Although my best model outperformed the naive model by a considerable margin, there are some assumptions and limitations that should be considered. 

Firstly, the model depends on some sort of data that points to the aggregate information of user interaction behaviours and track features, that are weighted closer to the present. Which means that it will likely not have the ability to predict skip outcomes in sequence. For example, given songs A, B, and C, and their associated user interactions and track features, predict songs D, E, and F, knowing only the track ID. My model would not be capable of predicting in this fashion as it requires some sort of real world truth before it can predict a track skip. Neither does it provide a solution if there is highly likelihood that a track will be skipped during a listening session, the only thing it offers might be a recommendation to remove the track from the playlist. This is because the model's scope is to classify.  

I do however, appreciate that the feature engineering and modelling I conducted helped me to understand the problem space more deeply. And likely serves as a step towards a more sophisticated approach to the problem. 

This is where I'd hope to take the project next. Throughout the course of this project, I grew to appreciate the complexity of this problem. For instance, in the case of a user skipping several songs to reach a song they wanted to hear. Is there anyway for me to gather information about the user's intention during this situation? Did they know the know song they were looking and preferred to skip until they reached that song? I'd like to understand why users employ certain skip/play strategies on the platform and see if I can predict their next move. The next move, could involve a classification and or replacement with song that they are more likely to play. 

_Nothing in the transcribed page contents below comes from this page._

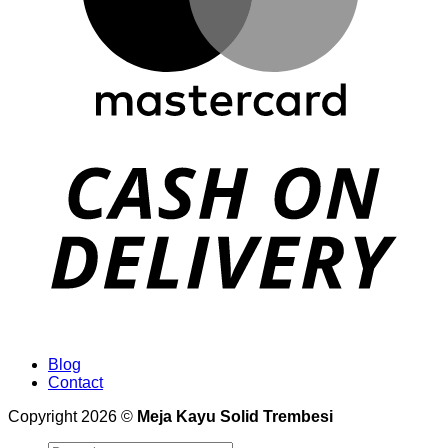
Blog
Contact
Copyright 2026 ©
Meja Kayu Solid Trembesi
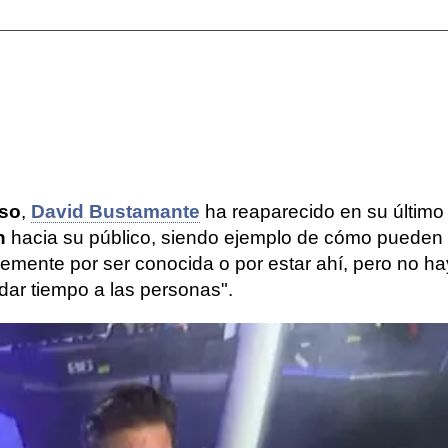
eso
,
David Bustamante
ha reaparecido en su último
n
hacia su público, siendo ejemplo de cómo pueden 
emente por ser conocida o por estar ahí, pero no hay 
ar tiempo a las personas".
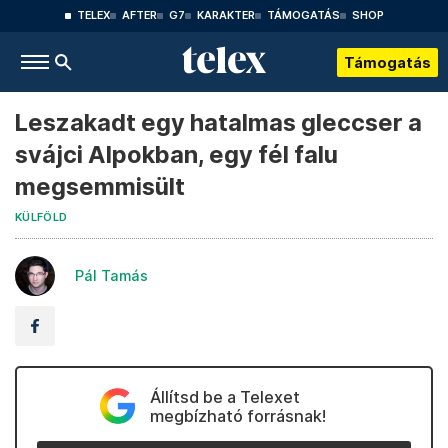
TELEX
AFTER
G7
KARAKTER
TÁMOGATÁS
SHOP
Támogatás
Leszakadt egy hatalmas gleccser a
svájci Alpokban, egy fél falu
megsemmisült
KÜLFÖLD
Pál Tamás
Állítsd be a Telexet
megbízható forrásnak!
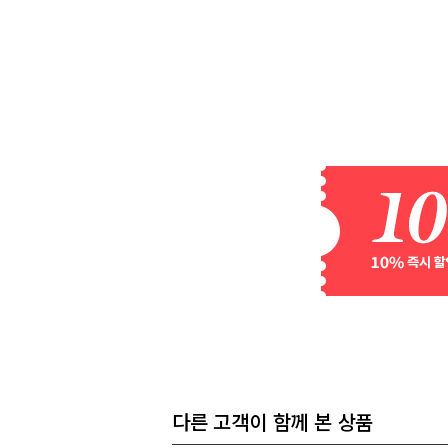
다른 고객이 함께 본 상품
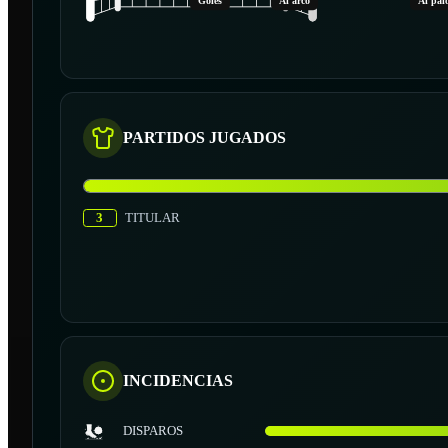
Goles
Al arco
Al pal
PARTIDOS JUGADOS
3
TITULAR
INCIDENCIAS
DISPAROS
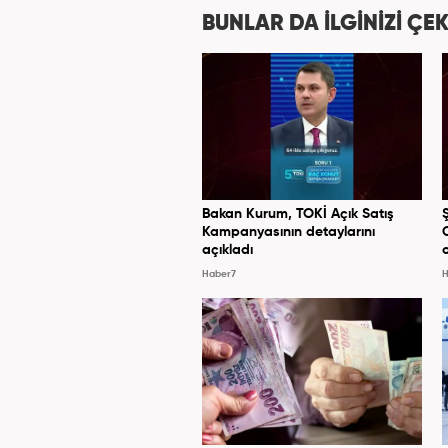
bulundu. 2024 May
BUNLAR DA İLGİNİZİ ÇEK
Hab
Bakan Kurum, TOKİ Açık Satış
Kampanyasının detaylarını
açıkladı
Haber7
H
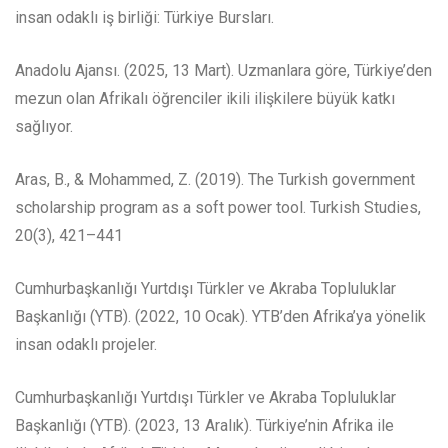
insan odaklı iş birliği: Türkiye Bursları.
Anadolu Ajansı. (2025, 13 Mart). Uzmanlara göre, Türkiye’den
mezun olan Afrikalı öğrenciler ikili ilişkilere büyük katkı
sağlıyor.
Aras, B., & Mohammed, Z. (2019). The Turkish government
scholarship program as a soft power tool. Turkish Studies,
20(3), 421–441
Cumhurbaşkanlığı Yurtdışı Türkler ve Akraba Topluluklar
Başkanlığı (YTB). (2022, 10 Ocak). YTB’den Afrika’ya yönelik
insan odaklı projeler.
Cumhurbaşkanlığı Yurtdışı Türkler ve Akraba Topluluklar
Başkanlığı (YTB). (2023, 13 Aralık). Türkiye’nin Afrika ile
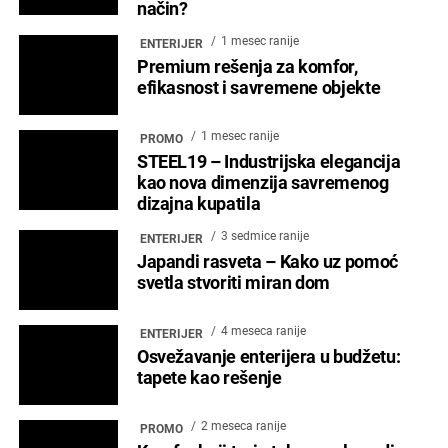
način?
1 mesec ranije
ENTERIJER
Premium rešenja za komfor,
efikasnost i savremene objekte
1 mesec ranije
PROMO
STEEL19 – Industrijska elegancija
kao nova dimenzija savremenog
dizajna kupatila
3 sedmice ranije
ENTERIJER
Japandi rasveta – Kako uz pomoć
svetla stvoriti miran dom
4 meseca ranije
ENTERIJER
Osvežavanje enterijera u budžetu:
tapete kao rešenje
2 meseca ranije
PROMO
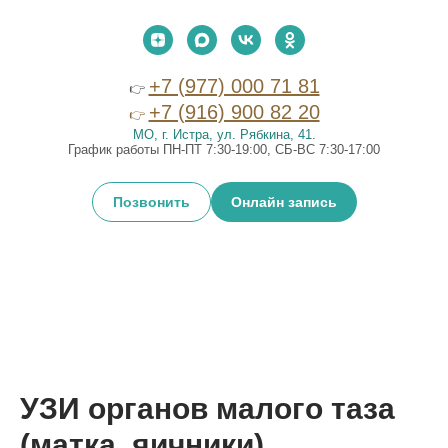
+7 (977) 000 71 81
👉
+7 (916) 900 82 20
👉
МО, г. Истра, ул. Рябкина, 41
.
График работы ПН-ПТ 7:30-19:00, СБ-ВС 7:30-17:00
Позвонить
Онлайн запись
УЗИ органов малого таза
(матка, яичники)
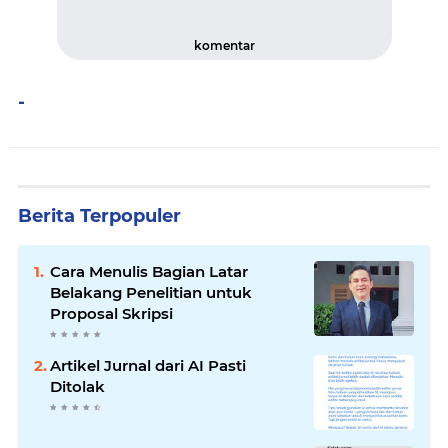
komentar
-
Berita Terpopuler
Cara Menulis Bagian Latar
Belakang Penelitian untuk
Proposal Skripsi
Artikel Jurnal dari AI Pasti
Ditolak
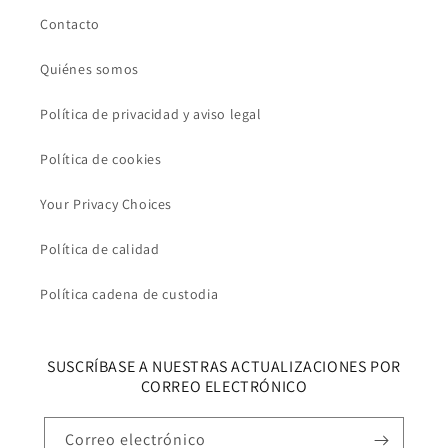
Contacto
Quiénes somos
Política de privacidad y aviso legal
Política de cookies
Your Privacy Choices
Política de calidad
Política cadena de custodia
SUSCRÍBASE A NUESTRAS ACTUALIZACIONES POR
CORREO ELECTRÓNICO
Correo electrónico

During the course of this project, I've always held on to the notion of ad-hoc, or on-the-fly music curation as a feature that could emerge from exploring this problem. I would love to dive deeper and try to uncover hidden structures in the data. And try to understand the users' intentions as they interact with the platform. I will likely go back to explore the problem and data more. And comb through literature that tries to solve similar problems. I will then try employ new methodologies or rework old ones to try and solve this problem. It will likely involve the deep learning as these types of methodologies are better equipped to handle this level of complexity.

To sum up, I was able to reach an abbreviated version of the goal. That is, predicting skip outcome in a static fashion. However, I'm more inclined to explore more dynamic solutions, ones that might lend more practically to the platform and its users. This is the high-level direction I'm hoping to take the project.